Current market data has already validated this view: even though countries in Asia and Europe are trembling due to the Strait of Hormuz blockade, in reality, price increases in refined petroleum products in the U.S. domestic market—even crude oil prices—have actually exceeded those in Europe and Asia. Cembalest emphasized, “The independence of America’s fossil fuels is not able to serve as an economic firewall in the way investors imagine.”
In response to Iran’s blockade of the Strait of Hormuz, despite the White House issuing multiple ultimatums calling for immediate resumption of service, Tehran appears to have found that turning this global shipping choke point into a “toll booth” or even a “blockade zone” has delivered returns far beyond expectations.
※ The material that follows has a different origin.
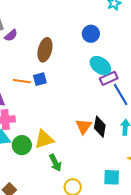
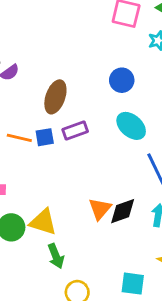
purple rectangle: (109, 78) -> (75, 131), moved
black diamond: (100, 127) -> (123, 211), turned 55
yellow triangle: (44, 139) -> (43, 222), turned 30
The report cites the view of Dina Esfandiary, a Middle East economist at Bloomberg, saying that Iran realized the cost of hijacking the global economy is lower—and easier—than expected. Cembalest’s analysis suggests that even if the strait reopens tomorrow, restoring capacity will still take time. Even more severe, the United States, Israel, and Gulf countries are facing the predicament of a shortage of interceptor missile stockpiles.
Cembalest is especially focused on the shift in the nature of warfare. Iran’s breakthroughs in drone technology enable it to carry out highly effective “asymmetric warfare.”
The data show that although drone payloads are smaller, their costs are extremely low. With just one cheap drone, lethal strikes can be carried out against expensive warships, radar systems, or even energy facilities. By contrast, the U.S. Navy’s mine-sweeping capability is shrinking: all four active mine countermeasure ships of the current fleet have been placed on decommissioning plans, which undoubtedly increases the difficulty for U.S. forces to clear the strait.
Even though the market is shrouded in gloomy clouds, U.S. stocks are showing unusually “calm” performance, with their decline far smaller than the turmoil seen in the early stages of the 2022 Russia-Ukraine conflict. Wall Street analysts believe higher earnings expectations and a strong labor market are the pillars supporting the stock market.
However, strategists warn that this “safe-haven” sentiment may only be temporary. Although U.S. stocks still have resilience for now, if the Middle East conflict evolves into a drawn-out war lasting more than several months, its cascading effects on global supply chains and U.S. domestic prices will be amplified exponentially. By then, U.S. investors will have to face a reality: when true energy turmoil arrives, no one can stand entirely apart.